Read the data, and whenever a line holds the word "Önkormányzata", report that line.

* * *

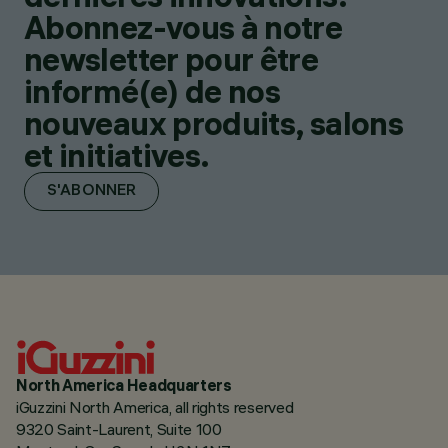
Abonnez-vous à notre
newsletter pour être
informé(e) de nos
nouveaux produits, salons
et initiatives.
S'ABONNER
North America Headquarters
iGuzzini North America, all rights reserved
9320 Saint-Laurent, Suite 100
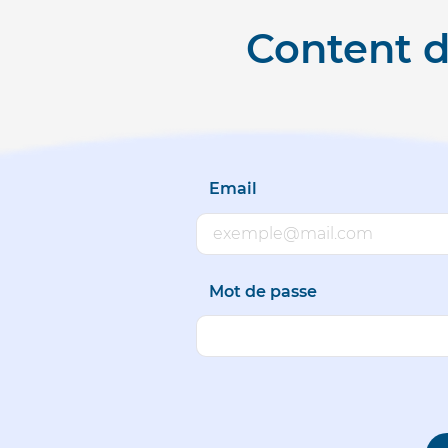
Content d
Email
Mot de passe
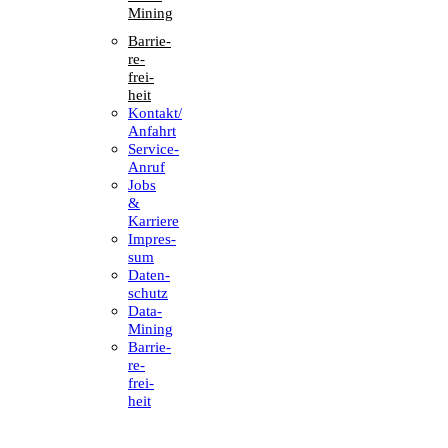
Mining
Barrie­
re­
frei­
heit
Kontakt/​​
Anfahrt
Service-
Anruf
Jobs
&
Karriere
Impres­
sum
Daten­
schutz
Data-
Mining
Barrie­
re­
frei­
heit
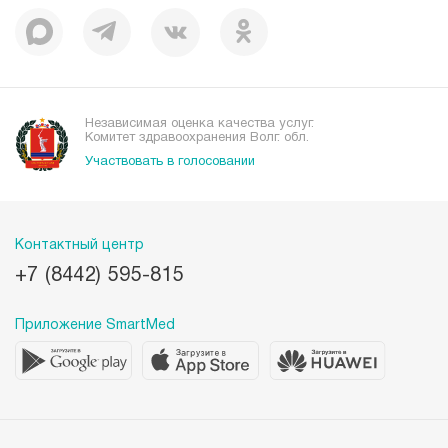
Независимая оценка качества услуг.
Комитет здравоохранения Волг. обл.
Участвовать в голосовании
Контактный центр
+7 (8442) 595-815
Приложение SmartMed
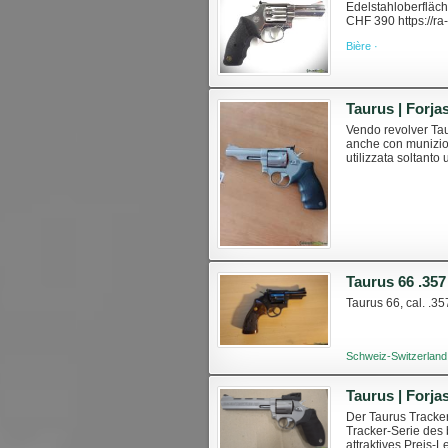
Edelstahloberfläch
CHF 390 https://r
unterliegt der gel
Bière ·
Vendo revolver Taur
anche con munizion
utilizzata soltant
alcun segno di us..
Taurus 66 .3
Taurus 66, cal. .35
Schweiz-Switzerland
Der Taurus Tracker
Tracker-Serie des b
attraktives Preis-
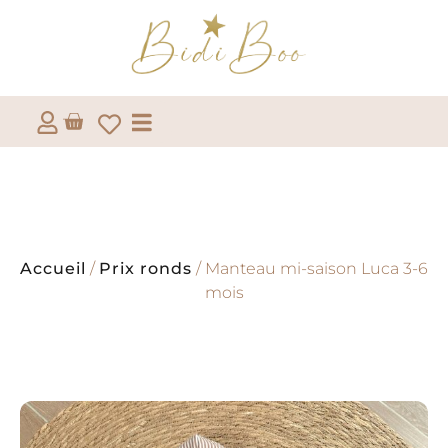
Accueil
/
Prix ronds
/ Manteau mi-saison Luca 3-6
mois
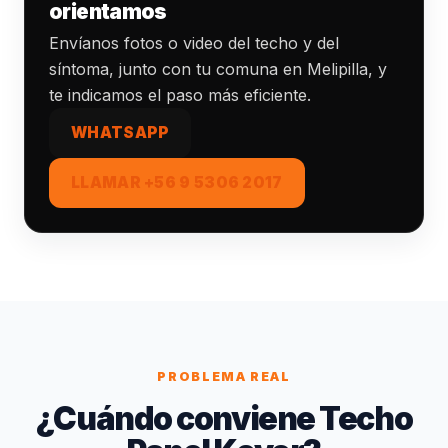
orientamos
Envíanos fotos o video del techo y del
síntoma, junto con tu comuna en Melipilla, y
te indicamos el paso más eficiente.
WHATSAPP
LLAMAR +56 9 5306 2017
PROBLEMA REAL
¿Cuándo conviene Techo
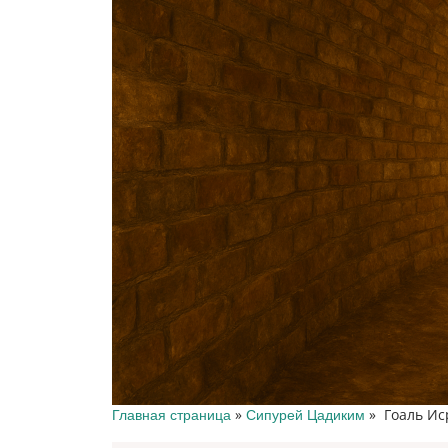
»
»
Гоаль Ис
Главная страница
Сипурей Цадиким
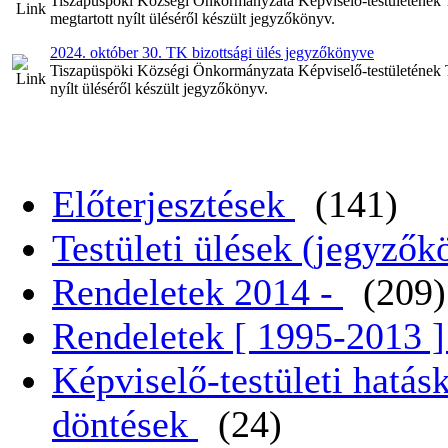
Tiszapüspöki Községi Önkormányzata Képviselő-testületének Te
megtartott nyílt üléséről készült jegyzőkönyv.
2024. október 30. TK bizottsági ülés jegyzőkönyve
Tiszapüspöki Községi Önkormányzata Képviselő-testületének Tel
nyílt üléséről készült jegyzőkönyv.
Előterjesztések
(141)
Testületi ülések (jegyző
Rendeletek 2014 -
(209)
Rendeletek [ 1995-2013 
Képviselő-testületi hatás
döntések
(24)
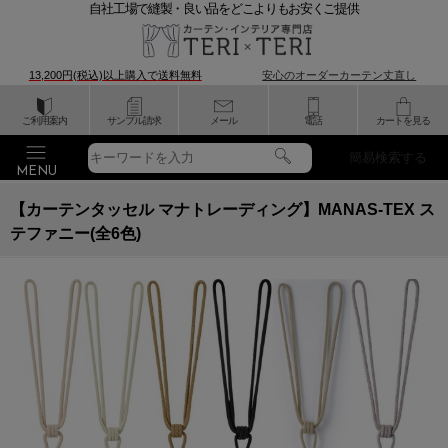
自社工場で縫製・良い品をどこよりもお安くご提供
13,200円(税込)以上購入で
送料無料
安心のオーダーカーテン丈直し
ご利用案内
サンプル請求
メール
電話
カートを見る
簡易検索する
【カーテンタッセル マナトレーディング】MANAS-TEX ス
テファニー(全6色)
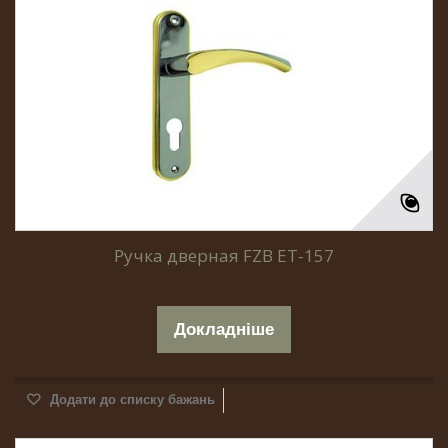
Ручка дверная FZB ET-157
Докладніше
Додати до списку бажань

* * *

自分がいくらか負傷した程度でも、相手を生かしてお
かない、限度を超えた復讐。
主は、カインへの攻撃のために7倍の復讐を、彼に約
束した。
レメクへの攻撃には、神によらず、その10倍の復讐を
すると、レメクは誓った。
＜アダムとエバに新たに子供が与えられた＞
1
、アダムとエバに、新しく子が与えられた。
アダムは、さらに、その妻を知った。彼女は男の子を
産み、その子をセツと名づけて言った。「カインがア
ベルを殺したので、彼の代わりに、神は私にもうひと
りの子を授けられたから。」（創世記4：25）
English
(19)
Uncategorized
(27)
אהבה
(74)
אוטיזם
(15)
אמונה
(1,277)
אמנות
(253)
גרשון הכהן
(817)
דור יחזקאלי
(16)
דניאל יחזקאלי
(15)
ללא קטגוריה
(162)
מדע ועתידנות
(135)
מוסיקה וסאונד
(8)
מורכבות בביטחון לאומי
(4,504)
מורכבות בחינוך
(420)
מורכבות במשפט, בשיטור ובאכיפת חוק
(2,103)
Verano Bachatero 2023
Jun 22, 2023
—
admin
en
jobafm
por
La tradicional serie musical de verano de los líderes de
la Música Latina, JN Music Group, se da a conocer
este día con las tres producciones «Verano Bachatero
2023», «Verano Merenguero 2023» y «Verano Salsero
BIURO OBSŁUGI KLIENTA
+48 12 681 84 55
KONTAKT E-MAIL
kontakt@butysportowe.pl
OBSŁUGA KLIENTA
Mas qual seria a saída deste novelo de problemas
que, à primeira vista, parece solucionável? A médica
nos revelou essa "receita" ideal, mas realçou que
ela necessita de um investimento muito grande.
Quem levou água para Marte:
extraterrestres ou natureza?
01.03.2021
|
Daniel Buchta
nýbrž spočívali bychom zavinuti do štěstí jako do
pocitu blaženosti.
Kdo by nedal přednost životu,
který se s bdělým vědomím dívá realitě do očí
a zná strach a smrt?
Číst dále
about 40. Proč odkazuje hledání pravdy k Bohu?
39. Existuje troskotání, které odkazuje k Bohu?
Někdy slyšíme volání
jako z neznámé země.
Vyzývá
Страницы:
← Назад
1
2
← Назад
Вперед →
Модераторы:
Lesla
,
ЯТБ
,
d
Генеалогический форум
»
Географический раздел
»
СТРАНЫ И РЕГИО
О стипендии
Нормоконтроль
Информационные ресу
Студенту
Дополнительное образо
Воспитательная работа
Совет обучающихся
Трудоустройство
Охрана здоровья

* * *

• _Task solution_:
Tiszapüspöki Községi Önkormányzata Képviselő-testületének Te
Tiszapüspöki Községi Önkormányzata Képviselő-testületének Tel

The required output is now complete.